“Sono stato letteralmente conquistato dalla pittura: è qualcosa che mi dà spazio, che mi apre conoscenze, idee”. Queste parole chiariscono come per Salvo (Salvatore Mangione, Leonforte, Enna, 1947; vive a Torino) la pittura sia una sorta di qualità innata, un potenziamento dello spirito. La sua ricerca nasce agli inizi degli anni ’70 –anticipata da un dipinto esposto nel ‘63 presso la Promotrice delle Belle Arti di Torino– ed è immediatamente riconoscibile, per l’originalità del repertorio iconico. Le immagini, prelevate dalla storia della pittura, dal mondo classico, sono proposte con i colori della modernità, che si impongono con forza alla percezione. Cromatismi vibranti, talora dissonanti, colori acidi tratti dal mondo della pubblicità, contrasti quali viola e azzurro o rosso e giallo, notturni di un intenso blu, illuminati da una luna bianca.
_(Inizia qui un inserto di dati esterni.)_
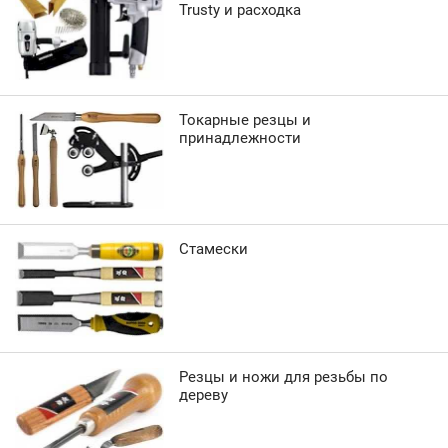
Trusty и расходка
Токарные резцы и
принадлежности
Стамески
Резцы и ножи для резьбы по
дереву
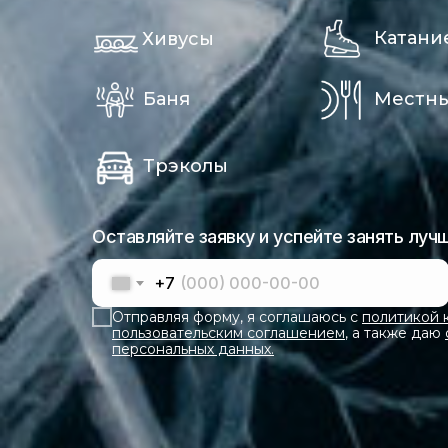
Катани
Хивусы
Баня
Местны
Трэколы
Оставляйте заявку и успейте занять луч
+7
Отправляя форму, я соглашаюсь с
политикой 
пользовательским соглашением
, а также даю
персональных данных.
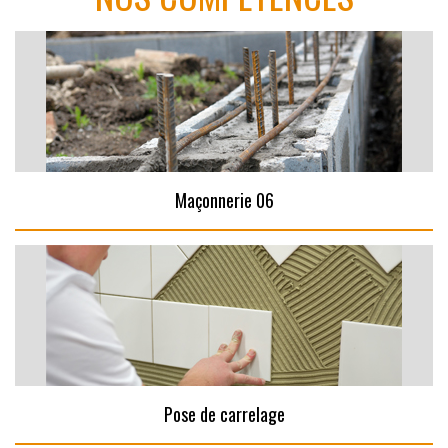
Maçonnerie 06
Pose de carrelage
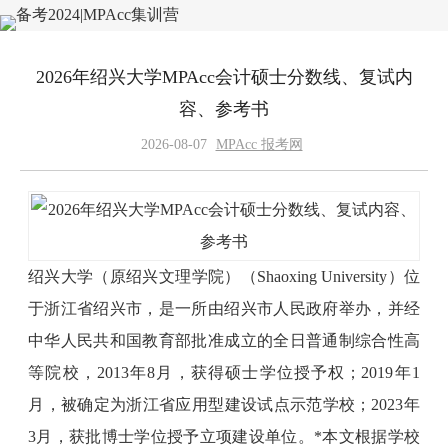
2026年绍兴大学MPAcc会计硕士分数线、复试内
容、参考书
2026-08-07
MPAcc 报考网
绍兴大学（原绍兴文理学院）（Shaoxing University）位
于浙江省绍兴市，是一所由绍兴市人民政府举办，并经
中华人民共和国教育部批准成立的全日普通制综合性高
等院校，2013年8月，获得硕士学位授予权；2019年1
月，被确定为浙江省应用型建设试点示范学校；2023年
3月，获批博士学位授予立项建设单位。*本文根据学校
“Mi diletto a cercare soggetti anche nel cestino della spazzatura”. Quello di Salvo è un universo molteplice: templi, colonne, ciminiere, alberi e nuvole, libri aperti e impilati, figure mitiche, nascono da un vasto immaginario, filtrato e decantato così da porre in evidenza una semplicità essenziale. I riferimenti culturali, le citazioni, assumono nei dipinti una assoluta naturalezza, diventano un codice figurale che si fonda su una descrizione attenta, minuziosa. Salvo non è un narratore di storie, è piuttosto un osservatore acuto e arguto, che si concentra sulla realtà quotidiana. La dimensione banale caratterizza la sua pittura in modo peculiare, sottoponendo allo spettatore pochi elementi, scelti in modo opportuno, con la forza ideativa di chi sa reinventarsi infinite volte.
La mostra antologica, curata da Pier Giovanni Castagnoli, ripercorre, con un’opportuna scelta di lavori, questo lungo iter artistico, a partire dal decennio di formazione, gli anni ’70, che hanno rappresentato un punto di riferimento per molta pittura neo-figurativa del decennio successivo. Si passa dunque dalle Lapidi agli Autoritratti, dai Tricolori alle Rovine.
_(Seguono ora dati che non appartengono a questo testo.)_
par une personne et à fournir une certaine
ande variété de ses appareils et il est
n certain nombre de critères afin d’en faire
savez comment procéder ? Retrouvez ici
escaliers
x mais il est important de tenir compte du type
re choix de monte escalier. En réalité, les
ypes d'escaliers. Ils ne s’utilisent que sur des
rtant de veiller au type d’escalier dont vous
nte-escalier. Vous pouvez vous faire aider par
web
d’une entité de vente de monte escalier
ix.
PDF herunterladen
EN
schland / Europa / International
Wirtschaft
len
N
Il tracciato si concentra successivamente sull’analisi della realtà metropolitana degli anni ’80, dunque sulle Stazioni, le Fabbriche, i paesaggi notturni dal respiro onirico. Fino a giungere ai lavori più recenti, come La città (2004) e Chiaro di luna (2007), paesaggi che sembrano stilizzati, che paiono sottratti ad una dimensione originaria e magica.
Salvo pare scrutare la realtà con gli occhi di chi attraversa la vita come un lungo viaggio, ininterrotto, sul filo della curiosità e della maraviglia. Con il supporto di una sottile ironia.